(Exercise inputs Opens)
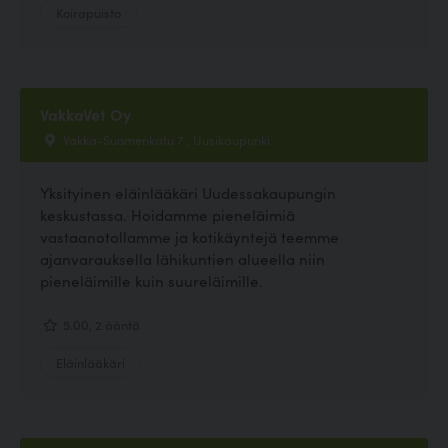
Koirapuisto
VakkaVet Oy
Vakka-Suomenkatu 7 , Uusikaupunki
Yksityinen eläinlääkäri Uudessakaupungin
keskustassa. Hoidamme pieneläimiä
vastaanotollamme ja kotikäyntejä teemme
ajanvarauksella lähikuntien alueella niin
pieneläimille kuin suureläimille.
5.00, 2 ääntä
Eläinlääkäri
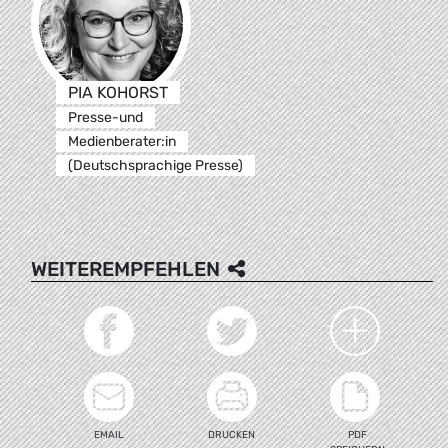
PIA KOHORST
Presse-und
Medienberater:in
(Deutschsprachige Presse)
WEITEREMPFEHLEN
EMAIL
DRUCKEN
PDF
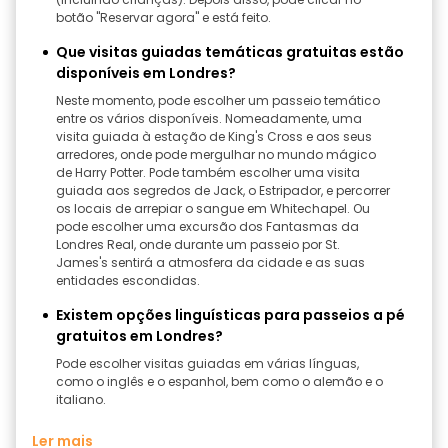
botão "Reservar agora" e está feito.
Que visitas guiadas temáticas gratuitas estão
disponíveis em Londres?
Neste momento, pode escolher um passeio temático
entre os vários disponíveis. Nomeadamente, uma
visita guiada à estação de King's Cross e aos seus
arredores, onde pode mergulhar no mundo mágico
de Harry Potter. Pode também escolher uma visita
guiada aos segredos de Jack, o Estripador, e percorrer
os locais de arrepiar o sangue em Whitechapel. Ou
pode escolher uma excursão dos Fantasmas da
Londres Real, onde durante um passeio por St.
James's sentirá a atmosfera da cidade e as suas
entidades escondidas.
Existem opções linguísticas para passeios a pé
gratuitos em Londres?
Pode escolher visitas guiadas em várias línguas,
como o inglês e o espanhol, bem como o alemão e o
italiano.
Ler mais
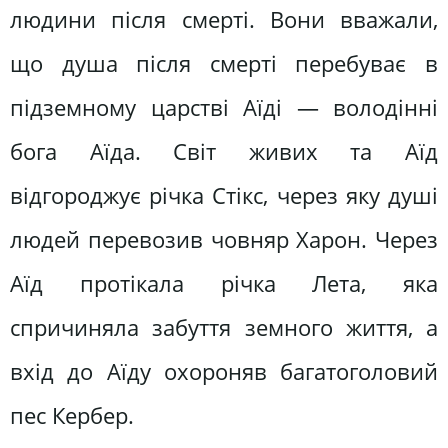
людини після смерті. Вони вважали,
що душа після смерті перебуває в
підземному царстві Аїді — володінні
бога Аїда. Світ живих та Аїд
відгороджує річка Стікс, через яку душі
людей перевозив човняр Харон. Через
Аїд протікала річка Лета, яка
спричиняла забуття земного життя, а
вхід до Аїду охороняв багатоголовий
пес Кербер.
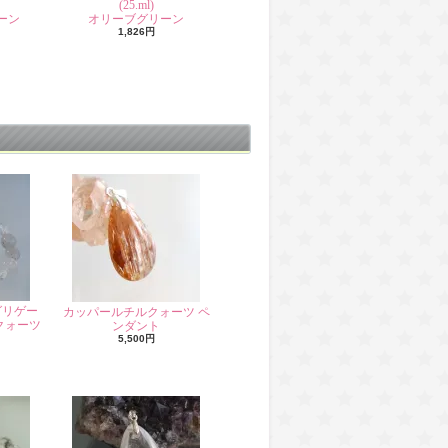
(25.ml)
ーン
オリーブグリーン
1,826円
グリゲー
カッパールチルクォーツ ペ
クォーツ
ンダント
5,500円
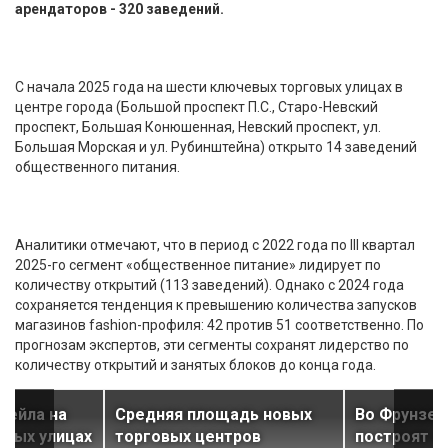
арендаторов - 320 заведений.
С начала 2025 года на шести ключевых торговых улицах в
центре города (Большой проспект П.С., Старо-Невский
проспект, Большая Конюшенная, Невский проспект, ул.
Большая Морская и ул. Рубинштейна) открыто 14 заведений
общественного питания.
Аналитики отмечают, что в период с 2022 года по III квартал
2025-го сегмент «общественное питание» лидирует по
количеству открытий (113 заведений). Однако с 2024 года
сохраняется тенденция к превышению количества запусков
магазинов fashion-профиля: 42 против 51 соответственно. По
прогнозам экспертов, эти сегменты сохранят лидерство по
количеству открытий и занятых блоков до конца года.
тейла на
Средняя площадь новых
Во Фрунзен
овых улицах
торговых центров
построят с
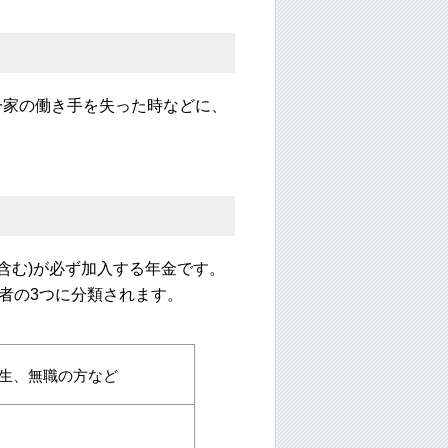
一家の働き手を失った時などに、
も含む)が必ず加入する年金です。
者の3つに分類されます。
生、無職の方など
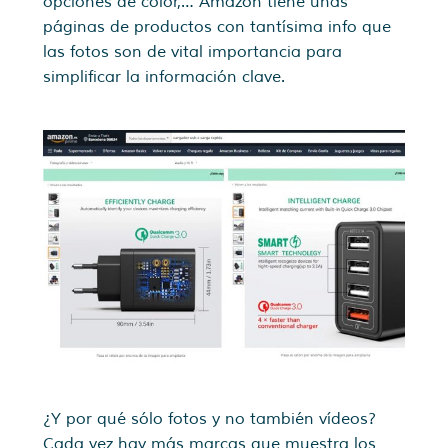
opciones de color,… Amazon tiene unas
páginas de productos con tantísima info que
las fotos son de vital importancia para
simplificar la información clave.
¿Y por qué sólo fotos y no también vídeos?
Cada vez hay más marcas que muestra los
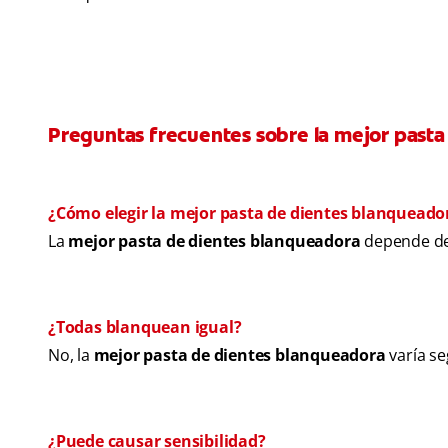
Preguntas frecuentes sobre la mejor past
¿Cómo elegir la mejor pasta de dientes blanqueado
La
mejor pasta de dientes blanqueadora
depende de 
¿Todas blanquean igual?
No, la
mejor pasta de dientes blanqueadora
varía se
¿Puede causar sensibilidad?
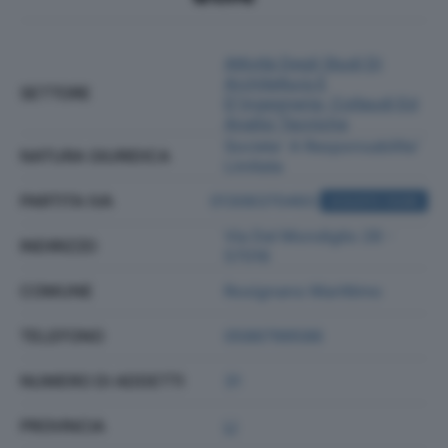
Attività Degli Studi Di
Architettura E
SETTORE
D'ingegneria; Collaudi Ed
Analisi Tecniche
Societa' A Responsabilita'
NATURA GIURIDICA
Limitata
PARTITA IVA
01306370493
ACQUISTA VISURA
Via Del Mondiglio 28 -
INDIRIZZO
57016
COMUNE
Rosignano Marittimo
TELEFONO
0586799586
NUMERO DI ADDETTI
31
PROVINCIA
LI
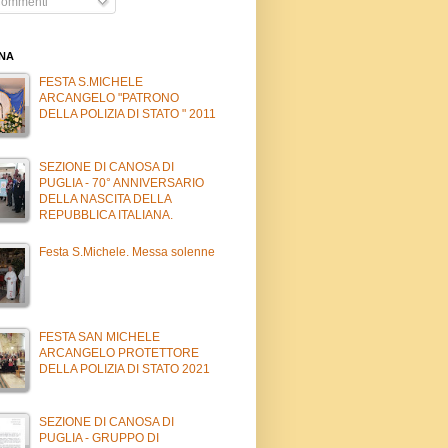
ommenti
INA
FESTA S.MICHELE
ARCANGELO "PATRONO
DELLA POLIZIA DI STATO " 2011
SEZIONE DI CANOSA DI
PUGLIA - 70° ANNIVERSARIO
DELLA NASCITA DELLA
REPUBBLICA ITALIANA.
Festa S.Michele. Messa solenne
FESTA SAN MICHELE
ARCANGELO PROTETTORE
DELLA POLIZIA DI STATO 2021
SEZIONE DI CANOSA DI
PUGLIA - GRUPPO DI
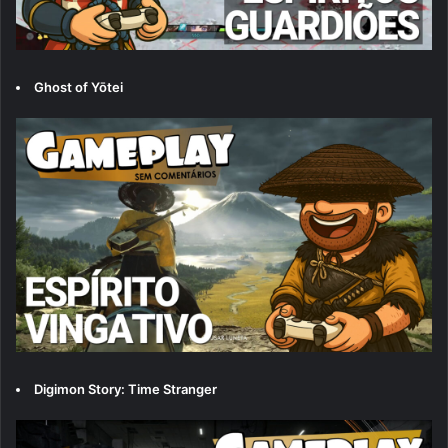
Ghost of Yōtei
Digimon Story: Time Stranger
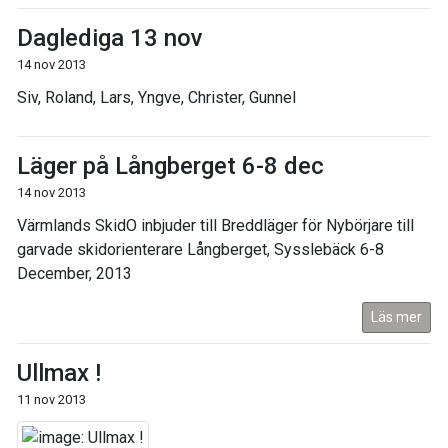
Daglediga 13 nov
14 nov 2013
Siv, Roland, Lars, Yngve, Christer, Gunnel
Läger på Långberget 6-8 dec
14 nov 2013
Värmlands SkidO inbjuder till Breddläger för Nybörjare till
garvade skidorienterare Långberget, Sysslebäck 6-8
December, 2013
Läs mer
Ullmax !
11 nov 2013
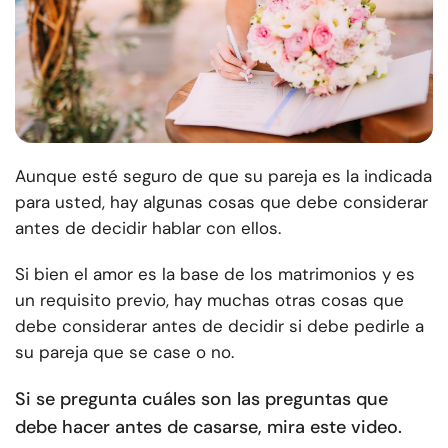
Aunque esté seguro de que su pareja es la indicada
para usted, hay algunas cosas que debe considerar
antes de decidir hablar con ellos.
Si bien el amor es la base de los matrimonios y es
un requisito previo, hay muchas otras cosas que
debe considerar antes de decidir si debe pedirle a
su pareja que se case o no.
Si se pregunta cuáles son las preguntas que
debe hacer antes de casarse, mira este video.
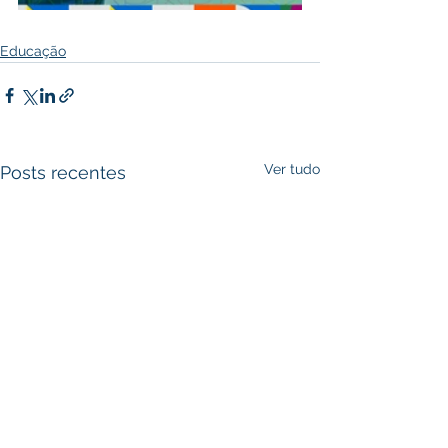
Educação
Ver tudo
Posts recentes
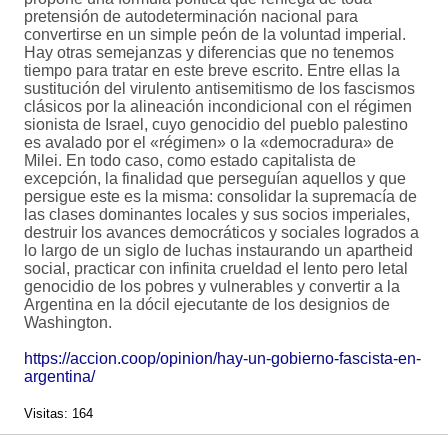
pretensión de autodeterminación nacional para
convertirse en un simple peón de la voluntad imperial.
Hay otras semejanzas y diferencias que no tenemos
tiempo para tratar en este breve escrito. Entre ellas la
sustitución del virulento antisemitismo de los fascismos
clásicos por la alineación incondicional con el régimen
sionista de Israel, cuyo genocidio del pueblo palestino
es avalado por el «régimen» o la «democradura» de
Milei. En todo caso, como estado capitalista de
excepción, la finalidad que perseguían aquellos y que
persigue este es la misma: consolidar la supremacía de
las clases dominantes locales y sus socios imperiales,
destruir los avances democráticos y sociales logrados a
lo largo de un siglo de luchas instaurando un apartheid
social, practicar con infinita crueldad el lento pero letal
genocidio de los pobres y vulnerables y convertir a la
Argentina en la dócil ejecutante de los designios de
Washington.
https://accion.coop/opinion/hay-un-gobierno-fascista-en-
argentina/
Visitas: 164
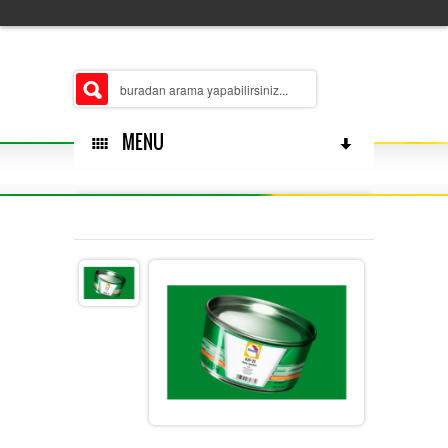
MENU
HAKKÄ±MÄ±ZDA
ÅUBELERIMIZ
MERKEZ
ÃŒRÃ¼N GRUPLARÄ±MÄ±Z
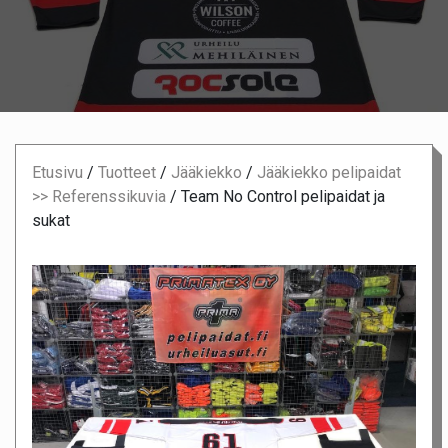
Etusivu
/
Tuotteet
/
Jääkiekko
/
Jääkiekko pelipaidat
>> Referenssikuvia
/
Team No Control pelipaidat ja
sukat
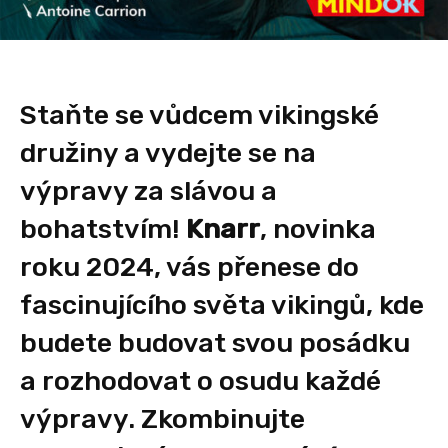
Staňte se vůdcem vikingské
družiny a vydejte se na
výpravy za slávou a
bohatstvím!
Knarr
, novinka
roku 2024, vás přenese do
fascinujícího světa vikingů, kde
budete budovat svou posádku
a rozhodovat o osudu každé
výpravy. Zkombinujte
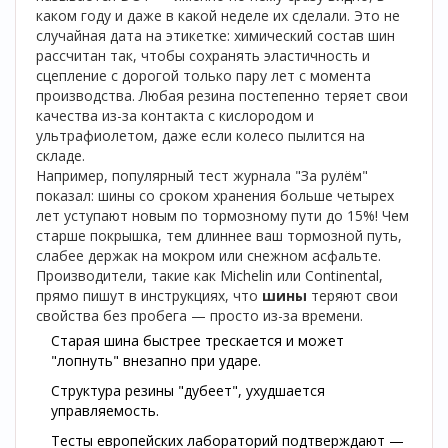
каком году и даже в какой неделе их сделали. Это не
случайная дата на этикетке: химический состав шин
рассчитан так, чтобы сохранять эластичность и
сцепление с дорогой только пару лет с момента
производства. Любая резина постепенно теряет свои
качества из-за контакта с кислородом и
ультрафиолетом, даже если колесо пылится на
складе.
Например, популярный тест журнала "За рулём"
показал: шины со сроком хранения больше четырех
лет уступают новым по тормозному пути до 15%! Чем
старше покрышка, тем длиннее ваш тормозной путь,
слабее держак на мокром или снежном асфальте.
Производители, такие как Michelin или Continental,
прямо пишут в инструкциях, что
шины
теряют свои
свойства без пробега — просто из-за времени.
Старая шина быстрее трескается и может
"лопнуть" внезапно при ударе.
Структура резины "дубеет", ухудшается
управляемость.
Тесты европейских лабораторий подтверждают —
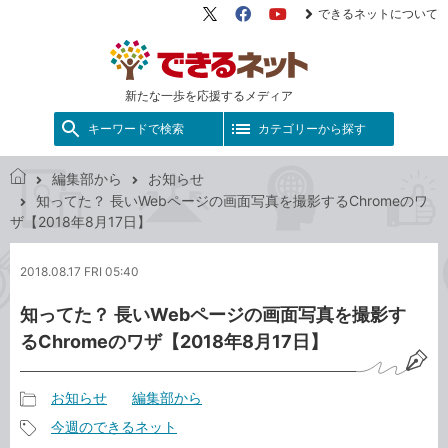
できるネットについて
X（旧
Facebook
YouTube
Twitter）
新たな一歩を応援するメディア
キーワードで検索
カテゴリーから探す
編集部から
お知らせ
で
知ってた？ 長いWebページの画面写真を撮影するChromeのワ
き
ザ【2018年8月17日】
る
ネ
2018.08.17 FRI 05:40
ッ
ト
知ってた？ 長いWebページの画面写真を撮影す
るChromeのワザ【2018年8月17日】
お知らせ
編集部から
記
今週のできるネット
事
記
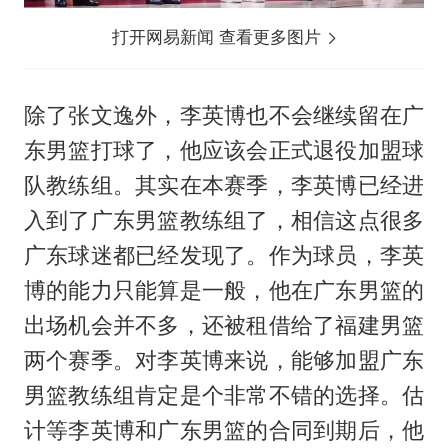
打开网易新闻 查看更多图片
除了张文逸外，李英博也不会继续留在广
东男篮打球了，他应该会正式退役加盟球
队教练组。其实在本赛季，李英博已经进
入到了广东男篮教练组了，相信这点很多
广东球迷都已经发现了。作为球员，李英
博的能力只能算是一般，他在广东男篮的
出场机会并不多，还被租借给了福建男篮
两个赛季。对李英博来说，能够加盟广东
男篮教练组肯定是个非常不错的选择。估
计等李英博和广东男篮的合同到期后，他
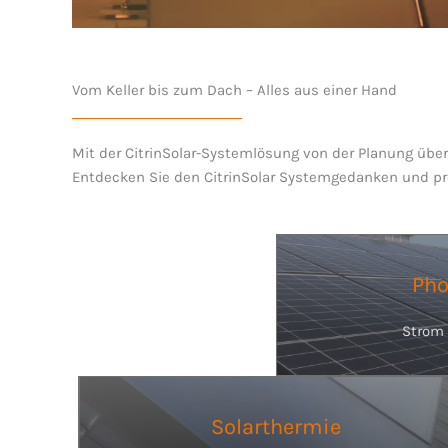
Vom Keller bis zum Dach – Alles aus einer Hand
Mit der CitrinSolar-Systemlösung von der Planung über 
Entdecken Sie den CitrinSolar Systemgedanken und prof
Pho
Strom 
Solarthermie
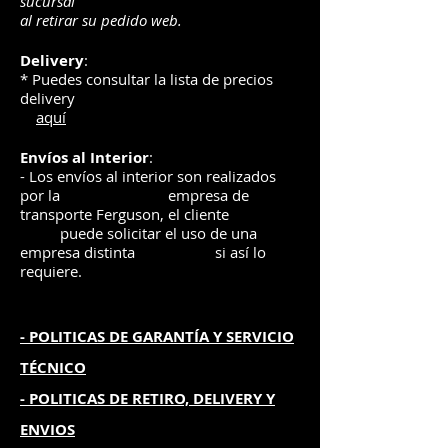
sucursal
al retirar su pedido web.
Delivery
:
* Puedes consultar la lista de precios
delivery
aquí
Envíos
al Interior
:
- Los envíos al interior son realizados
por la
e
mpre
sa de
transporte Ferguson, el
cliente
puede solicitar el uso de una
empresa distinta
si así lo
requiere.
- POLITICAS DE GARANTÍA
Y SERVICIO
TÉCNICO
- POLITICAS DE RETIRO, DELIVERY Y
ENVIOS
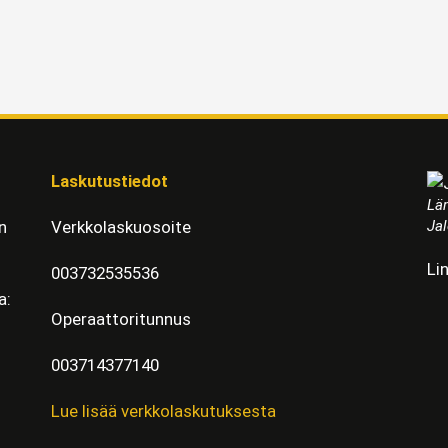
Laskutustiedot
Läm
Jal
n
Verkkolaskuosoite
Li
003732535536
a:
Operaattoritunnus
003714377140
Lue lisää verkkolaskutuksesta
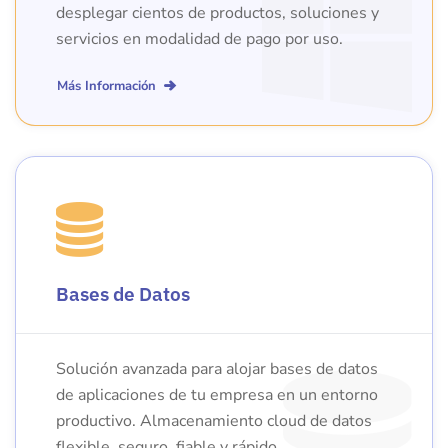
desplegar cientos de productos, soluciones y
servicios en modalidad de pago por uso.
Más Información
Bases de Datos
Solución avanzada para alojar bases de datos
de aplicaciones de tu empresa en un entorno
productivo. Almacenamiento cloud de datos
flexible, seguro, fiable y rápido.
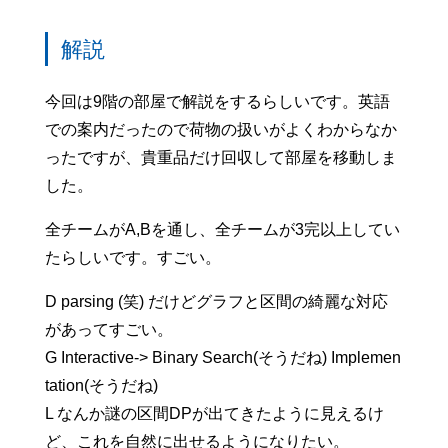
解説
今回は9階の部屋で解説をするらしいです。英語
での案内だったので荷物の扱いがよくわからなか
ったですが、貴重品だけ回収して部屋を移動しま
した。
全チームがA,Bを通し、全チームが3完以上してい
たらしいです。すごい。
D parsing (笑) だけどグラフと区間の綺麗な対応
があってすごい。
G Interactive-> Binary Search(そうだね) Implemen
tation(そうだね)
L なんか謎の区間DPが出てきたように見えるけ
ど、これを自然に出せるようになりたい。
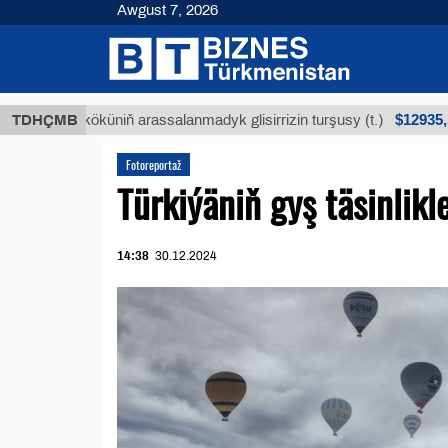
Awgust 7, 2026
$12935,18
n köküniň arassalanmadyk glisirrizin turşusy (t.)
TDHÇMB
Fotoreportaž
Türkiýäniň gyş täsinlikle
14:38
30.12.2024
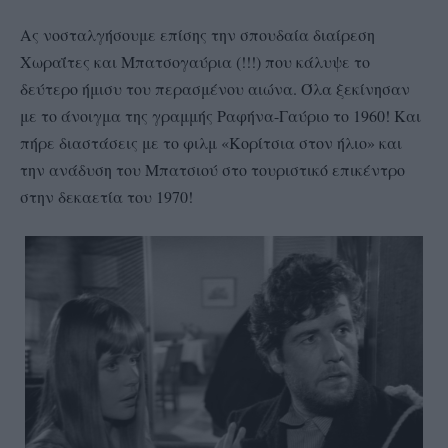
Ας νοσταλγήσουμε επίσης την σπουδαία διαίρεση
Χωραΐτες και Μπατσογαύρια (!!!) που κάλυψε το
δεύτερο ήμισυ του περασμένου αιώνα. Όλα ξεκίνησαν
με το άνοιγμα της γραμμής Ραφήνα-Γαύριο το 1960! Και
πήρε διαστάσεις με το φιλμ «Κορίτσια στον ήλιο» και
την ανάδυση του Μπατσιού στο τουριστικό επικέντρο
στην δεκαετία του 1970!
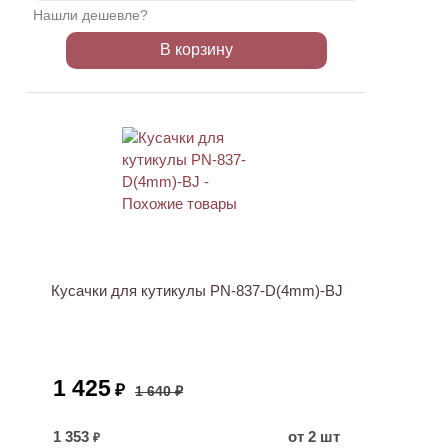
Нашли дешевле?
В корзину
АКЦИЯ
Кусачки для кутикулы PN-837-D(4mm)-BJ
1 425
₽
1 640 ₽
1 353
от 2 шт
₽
(Exercise inputs Closes)
What is expected:
Nothing but the lines above, starting at the line that contains "Jääkiekko pelipaidat" and ending at the line that contains "рассчитан так, чтобы сохранять эластичность и", should be given again, exactly and without the pictures.

Response area:
Jääkiekko pelipaidat
>> Referenssikuvia
/
Team No Control pelipaidat ja
sukat
Staňte se vůdcem vikingské
družiny a vydejte se na
výpravy za slávou a
bohatstvím!
Knarr
, novinka
roku 2024, vás přenese do
fascinujícího světa vikingů, kde
budete budovat svou posádku
a rozhodovat o osudu každé
výpravy. Zkombinujte
каком году и даже в какой неделе их сделали. Это не
случайная дата на этикетке: химический состав шин
рассчитан так, чтобы сохранять эластичность и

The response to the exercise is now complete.